CHAPTER VIII—FOR THE GOOD OF THE ARMY
Marjorie could never quite recall the details of that dreadful walk home. Only once before in her short life had she been so utterly crushed. That was on the day she had rushed from the little gray house, believing that her beloved Constance was a thief. Now it came back to her with force. Just as she had felt on that terrible afternoon, so must Miss Archer be feeling now. Miss Archer thought that she, Marjorie Dean, was unworthy to be a pupil of Sanford High. “If only Miss Archer had listened to me,” surged through her troubled brain as she walked the seemingly endless road home.

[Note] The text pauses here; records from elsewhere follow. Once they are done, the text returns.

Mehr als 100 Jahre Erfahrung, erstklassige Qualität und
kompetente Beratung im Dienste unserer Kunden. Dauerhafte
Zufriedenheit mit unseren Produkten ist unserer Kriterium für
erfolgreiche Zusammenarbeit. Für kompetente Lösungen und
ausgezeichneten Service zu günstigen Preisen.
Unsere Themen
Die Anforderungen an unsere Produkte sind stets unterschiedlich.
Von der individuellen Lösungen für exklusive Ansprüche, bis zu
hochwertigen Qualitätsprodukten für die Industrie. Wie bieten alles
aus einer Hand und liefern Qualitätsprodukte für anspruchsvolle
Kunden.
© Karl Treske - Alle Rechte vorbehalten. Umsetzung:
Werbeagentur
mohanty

What would Captain and General say?
Yet with this thought a gleam of daylight pierced the dark. Her Captain already knew all. She knew her daughter to be innocent of wrongdoing. General would believe in her, too. They would not see her thus disgraced without a hearing. She would yet be able to prove to Miss Archer that she was blameless of such dishonesty.
“Well, well!” She had mounted the steps of her home when a cheery voice thus called out to her. The next instant she was in her father’s arms. Delight in seeing him, coupled with all she had just undergone, broke down the difficult composure she had managed to maintain while in Miss Archer’s presence. With a little sob, Marjorie threw herself into her father’s arms, pillowing her curly head against his comforting shoulder.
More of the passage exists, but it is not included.